The occurrence of unpredictable events obviously doesn’t make the testing a waste of time. Castroneves told me that 80 percent or more of what was learned at July’s test applied to August’s race, and much of the changes were tweaks as opposed to major adjustments.

And just like in a pro football game, those adjustments continue once the main event begins. Castroneves and his co-driver are in constant communication with Montoya and his.

“It’s an open book,” Castroneves said. “We have transparency between six and seven, everything is here, it’s up to us to use the tools.”

While some of the things teams learn from test days may apply to all tracks, other pieces of data are of course specific to each track. Still, having the data for one track can help for another, too.
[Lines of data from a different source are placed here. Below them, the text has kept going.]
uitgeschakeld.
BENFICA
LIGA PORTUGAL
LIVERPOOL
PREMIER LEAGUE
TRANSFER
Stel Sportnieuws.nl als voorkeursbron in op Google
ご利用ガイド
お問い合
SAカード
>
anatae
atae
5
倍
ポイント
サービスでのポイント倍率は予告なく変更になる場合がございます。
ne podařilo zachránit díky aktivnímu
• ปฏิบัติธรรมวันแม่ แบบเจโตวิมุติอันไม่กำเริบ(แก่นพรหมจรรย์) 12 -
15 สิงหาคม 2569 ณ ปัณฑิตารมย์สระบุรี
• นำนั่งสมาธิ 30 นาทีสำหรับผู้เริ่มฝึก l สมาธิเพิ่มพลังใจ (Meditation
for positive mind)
Castroneves pointed out that Road America and Road Atlanta have some similarities, and that some of the lessons learned in the Midwest can apply when racing in the South.
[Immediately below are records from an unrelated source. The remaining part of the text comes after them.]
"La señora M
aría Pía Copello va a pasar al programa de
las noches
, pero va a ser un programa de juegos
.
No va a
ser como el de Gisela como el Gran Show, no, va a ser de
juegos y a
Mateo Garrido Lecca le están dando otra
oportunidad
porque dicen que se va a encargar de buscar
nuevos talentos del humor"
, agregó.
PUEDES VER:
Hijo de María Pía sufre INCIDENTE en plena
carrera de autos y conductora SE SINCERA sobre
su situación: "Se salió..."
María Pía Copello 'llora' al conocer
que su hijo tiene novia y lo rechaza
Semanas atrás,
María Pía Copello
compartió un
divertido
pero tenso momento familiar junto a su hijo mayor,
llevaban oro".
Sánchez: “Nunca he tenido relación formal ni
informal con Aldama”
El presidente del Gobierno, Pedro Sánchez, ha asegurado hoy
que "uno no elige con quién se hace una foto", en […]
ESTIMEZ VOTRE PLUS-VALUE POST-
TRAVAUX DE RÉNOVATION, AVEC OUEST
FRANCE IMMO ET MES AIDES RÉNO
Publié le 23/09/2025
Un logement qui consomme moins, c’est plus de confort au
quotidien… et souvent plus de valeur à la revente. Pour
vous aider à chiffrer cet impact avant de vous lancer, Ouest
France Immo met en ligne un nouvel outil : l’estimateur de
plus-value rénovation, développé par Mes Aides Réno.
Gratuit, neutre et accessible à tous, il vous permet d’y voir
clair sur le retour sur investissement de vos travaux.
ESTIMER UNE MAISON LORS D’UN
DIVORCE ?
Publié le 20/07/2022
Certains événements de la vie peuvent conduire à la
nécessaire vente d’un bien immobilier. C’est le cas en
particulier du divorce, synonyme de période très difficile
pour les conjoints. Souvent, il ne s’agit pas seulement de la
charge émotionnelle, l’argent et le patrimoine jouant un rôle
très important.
It’s not just the race teams who learn. Before I headed north to Road America for the test day, I thought, as a casual race fan, I’d have a fair idea about what data the teams are looking at. And it turns out I did, but even knowing that racecars have long been festooned with powerful onboard computers, it still boggles the mind a bit to consider the amount of data that gets poured over. I was also reminded that it’s not just about setting the car up for maximum performance – there are rules that must be followed, and the test days help teams maintain compliance.
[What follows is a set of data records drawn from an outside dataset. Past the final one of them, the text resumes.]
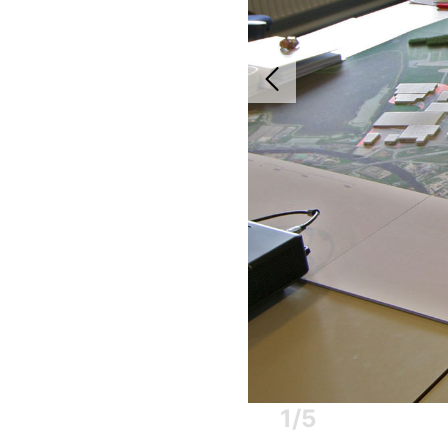
1
/
5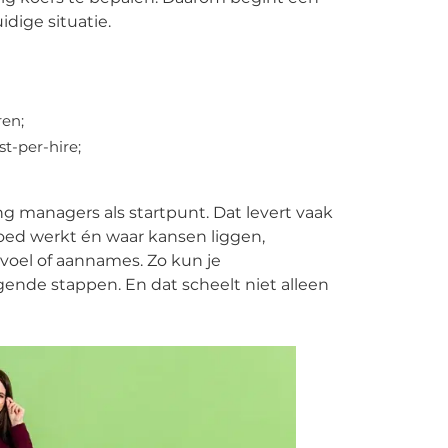
dige situatie.
ren;
st-per-hire;
g managers als startpunt. Dat levert vaak
oed werkt én waar kansen liggen,
evoel of aannames. Zo kun je
nde stappen. En dat scheelt niet alleen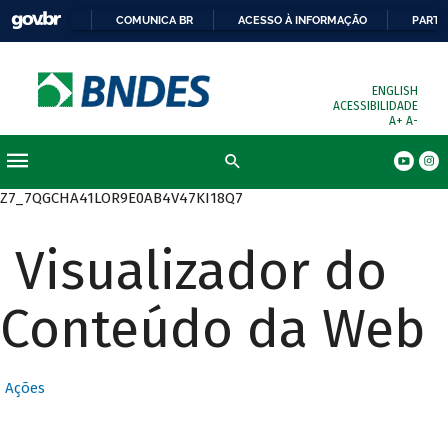
COMUNICA BR
ACESSO À INFORMAÇÃO
PARTI
ENGLISH
ACESSIBILIDADE
A+
A-
Busca
Z7_7QGCHA41LOR9E0AB4V47KI18Q7
Visualizador do
Conteúdo da Web
Ações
I also learned that racecars of this cost and caliber can still run a fair amount of factory parts – something that surprised me a bit since the most well-known racing series (NASCAR, F1, IndyCar) are using cars that are so mechanically different than what’s on sale to the public. I still don’t know if the average buyer who watches one race a year – Daytona or Indy, say – cares if the cars with the Honda engines or the Chevy engines are dominant that day. But while I’m aware that there are series out there that try to hew to production specs, I was surprised that cars of the DPi level of competition were running on OEM bones.

Despite what Castroneves told me about Acura’s investment in racing being good for the brand, I am still not sure. Does the average new-car buyer even know that Acura, Mazda, Cadillac, and Nissan are racing in DPi? Doubt it. Doubt they even know what DPi, or IMSA, is.

Does IndyCar driver’s James Hinchcliffe’s appearance in Honda commercials help move Accords? Maybe – if it makes the brand seem more sporty to some shoppers. But I don’t think Mazda’s win at Road America is moving any extra new 3s.

That doesn’t mean I don’t think OEMs shouldn’t be involved in racing, and I still believe that they will learn lessons from racing that could apply to on-street performance or safety, even if not one extra car is sold because of motorsports.

Which brings us back to the testing. It’s not just about Team Penske learning what it needs to win the next race. Nor is it about an OEM’s marketing group trying to use racing to move metal. Or about what this semi-casual racing observer learned by diving deeper into the behind-the-scenes prep work.

It’s also about what lessons are learned that will trickle down to your car. Maybe Acura or one of the other brands will learn something about the production parts that are used on the ARX-05 and apply that lesson to future street-car parts. Or maybe safety innovations meant to keep racing drivers from being hurt in crashes – or crashing in the first place – will find their way from the racetrack to the public road in the near future.

Castroneves, Montoya, Cameron, and Taylor all learned things about their car and Road America that helped them perform as well as they could on August 4 and will help them do the same down the road.